─── Excerpted records ───

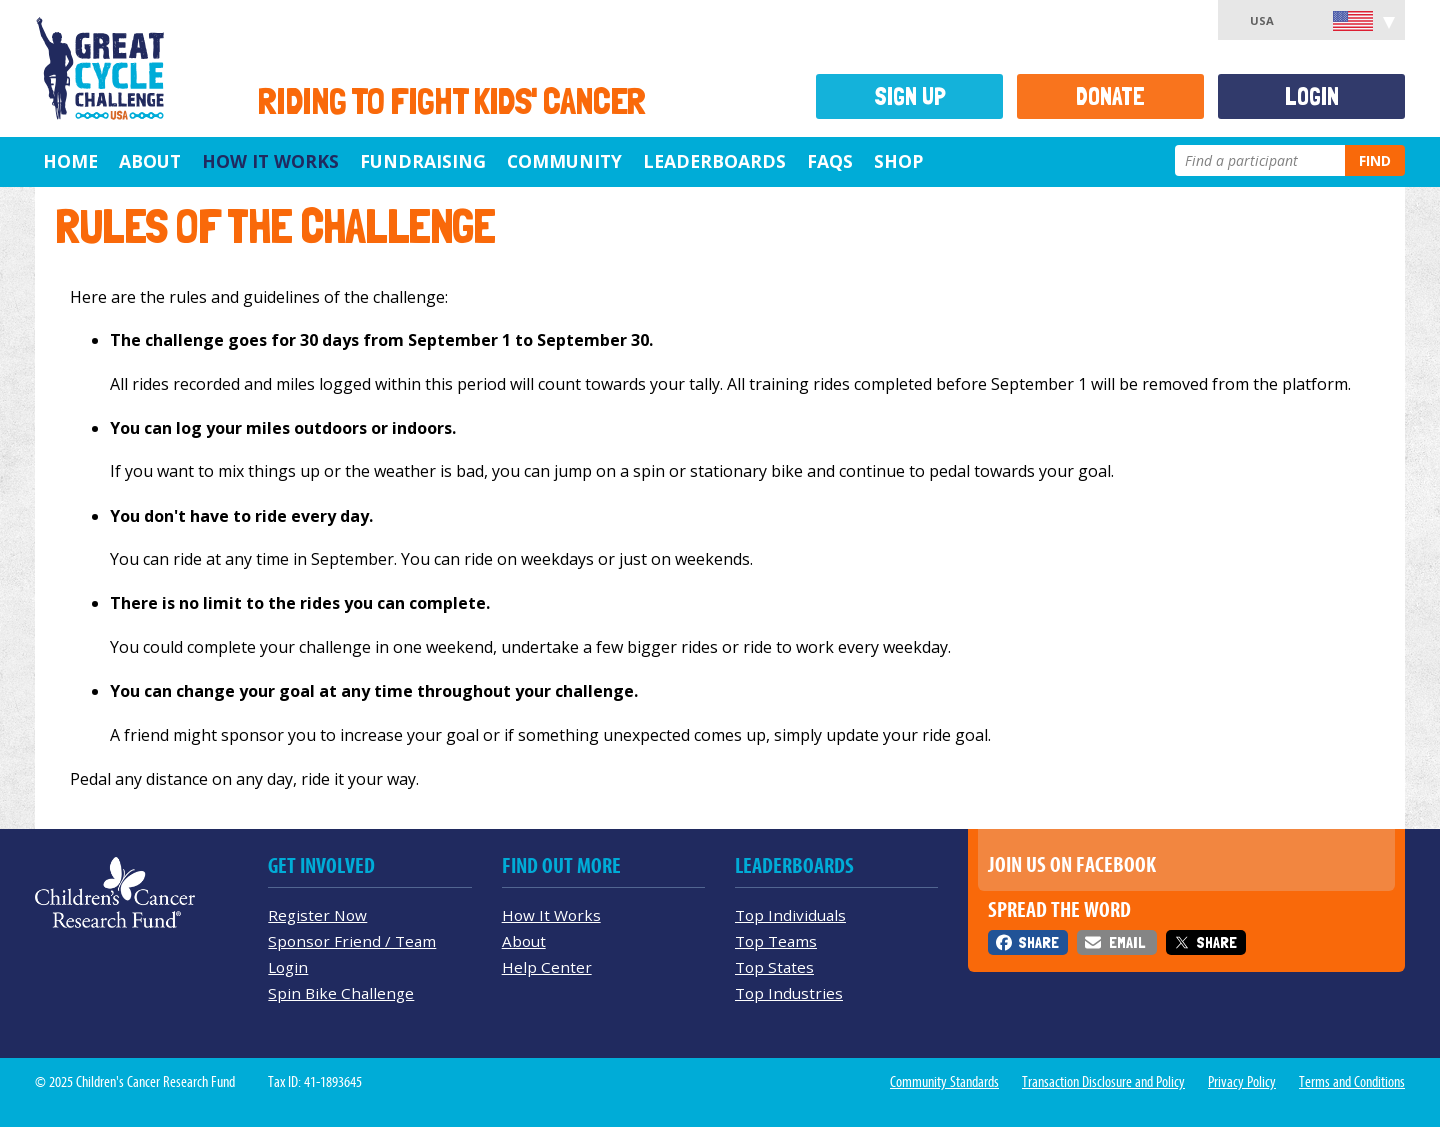  I want to click on Top Individuals, so click(790, 915).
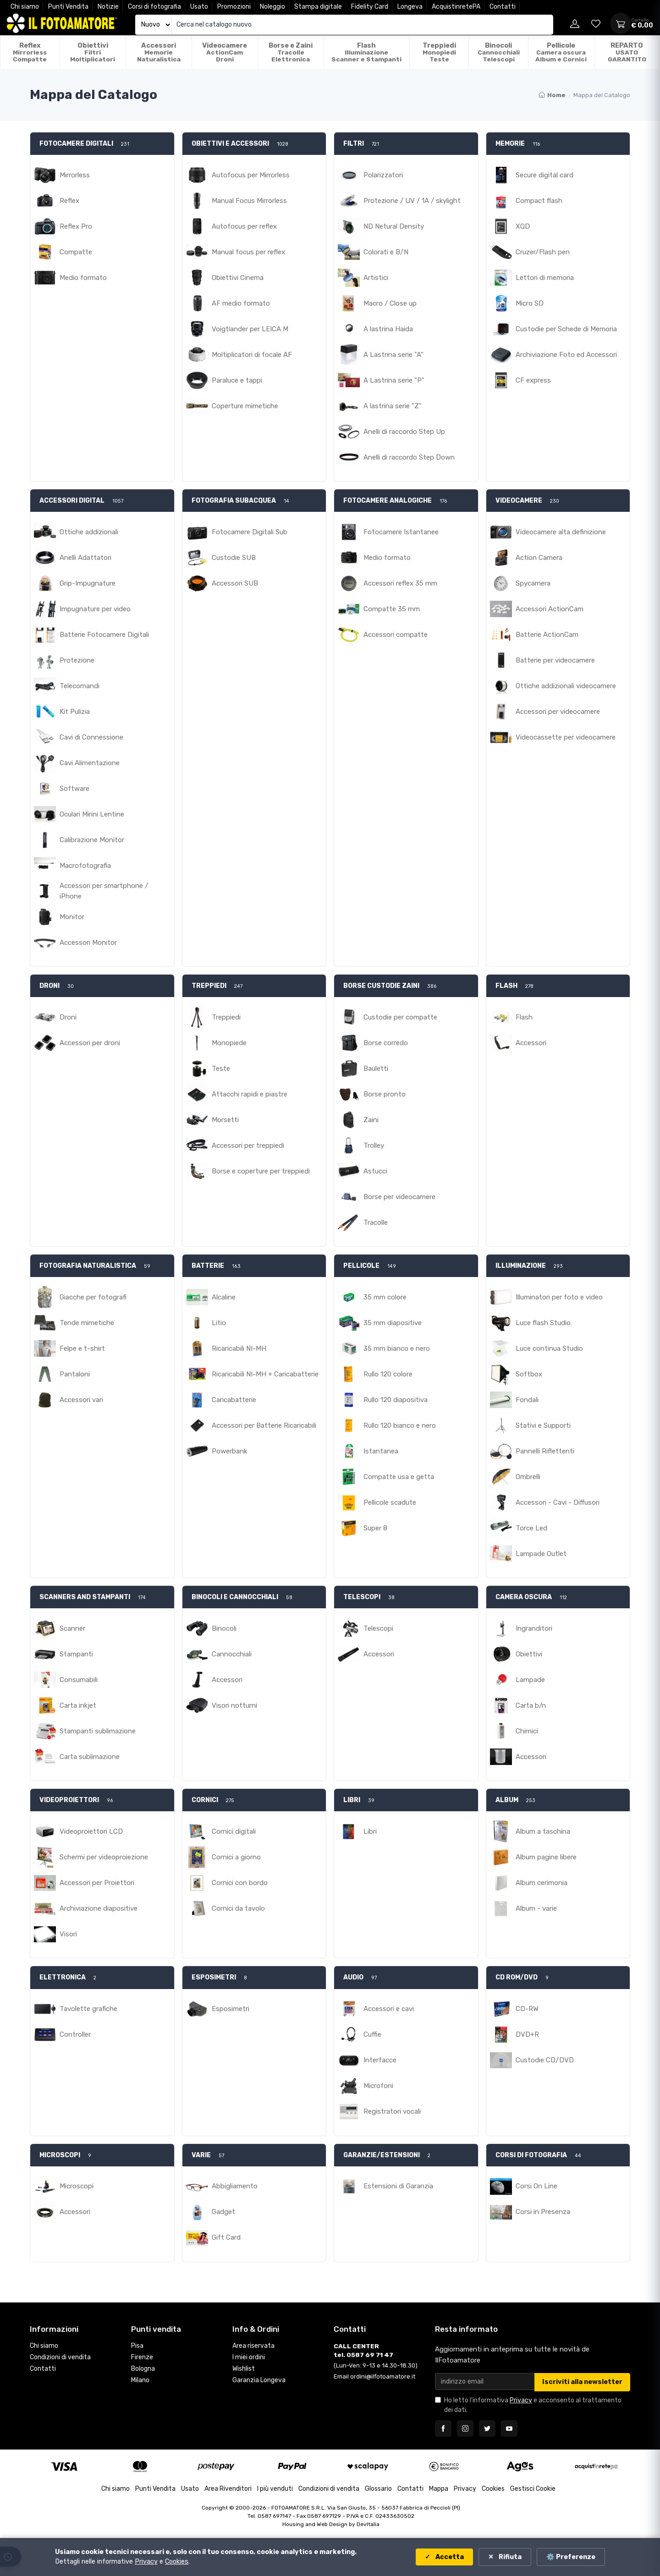  I want to click on Carta b/n, so click(531, 1705).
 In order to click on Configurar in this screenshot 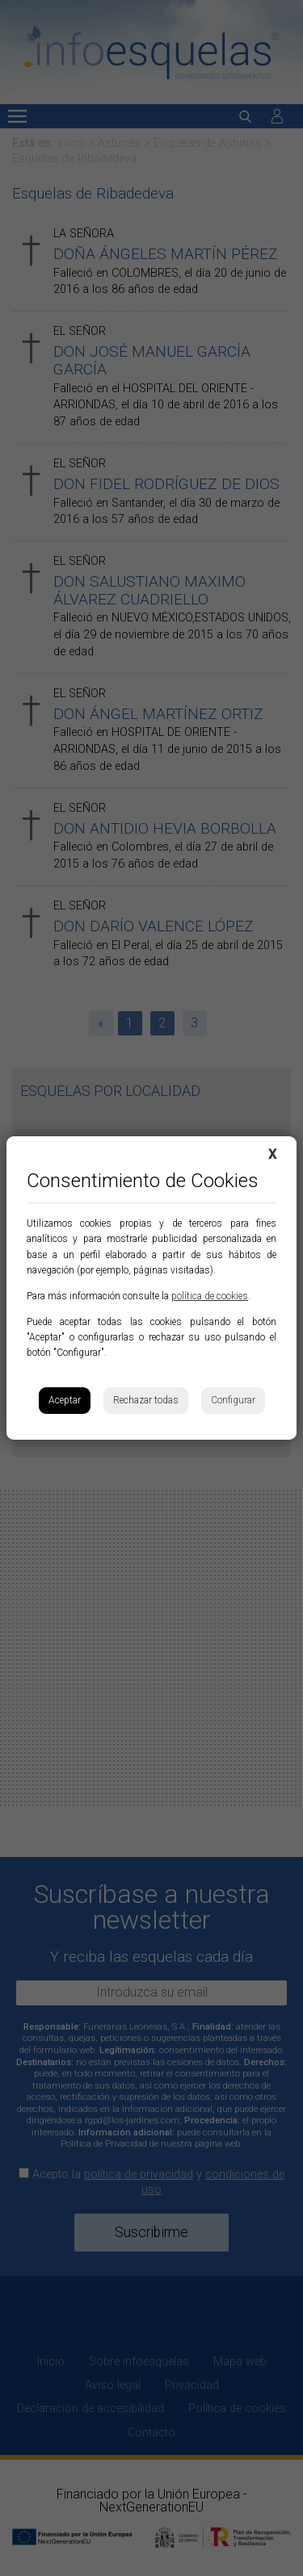, I will do `click(233, 1400)`.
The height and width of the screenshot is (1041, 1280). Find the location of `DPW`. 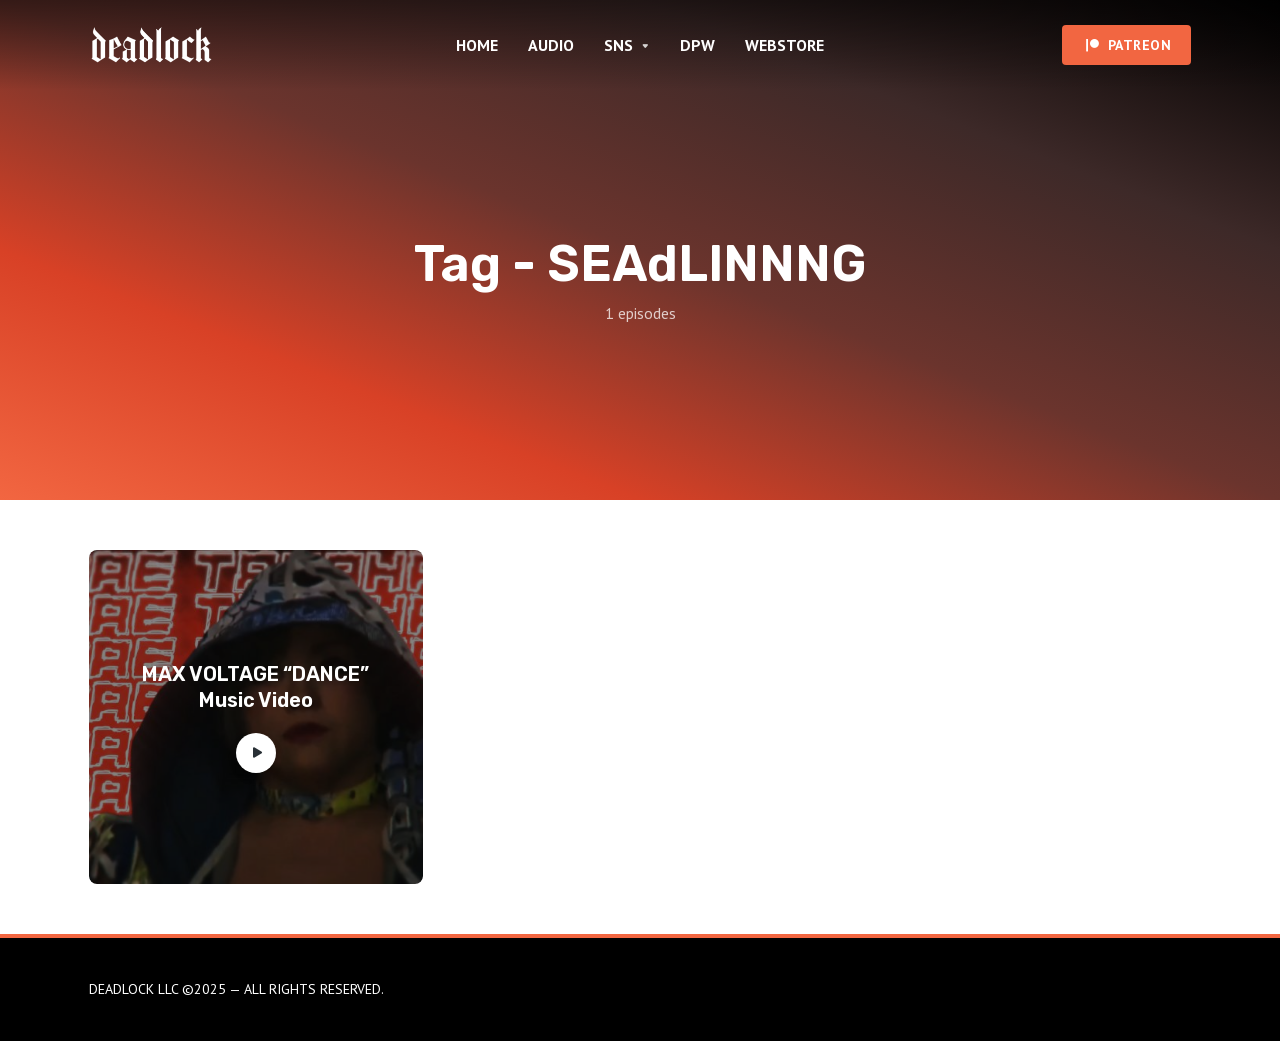

DPW is located at coordinates (697, 45).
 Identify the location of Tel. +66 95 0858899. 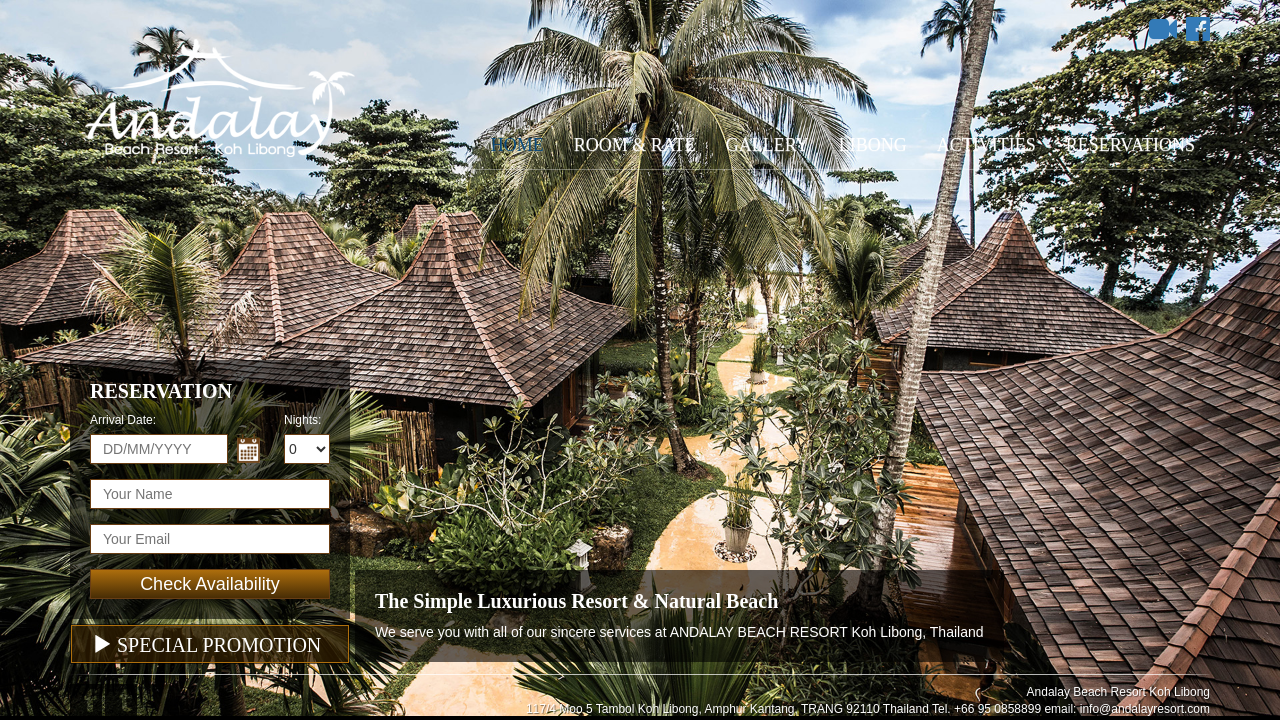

───

▶ **Your task**: Reproduce exactly, and only, the part of the entries above that runs from the line with "The height and" to the last line, both included. Pictures stay out.

▶ **Answer space**:
The height and width of the screenshot is (1041, 1280). Find the location of `DPW`. 

DPW is located at coordinates (697, 45).
 Identify the location of Tel. +66 95 0858899. 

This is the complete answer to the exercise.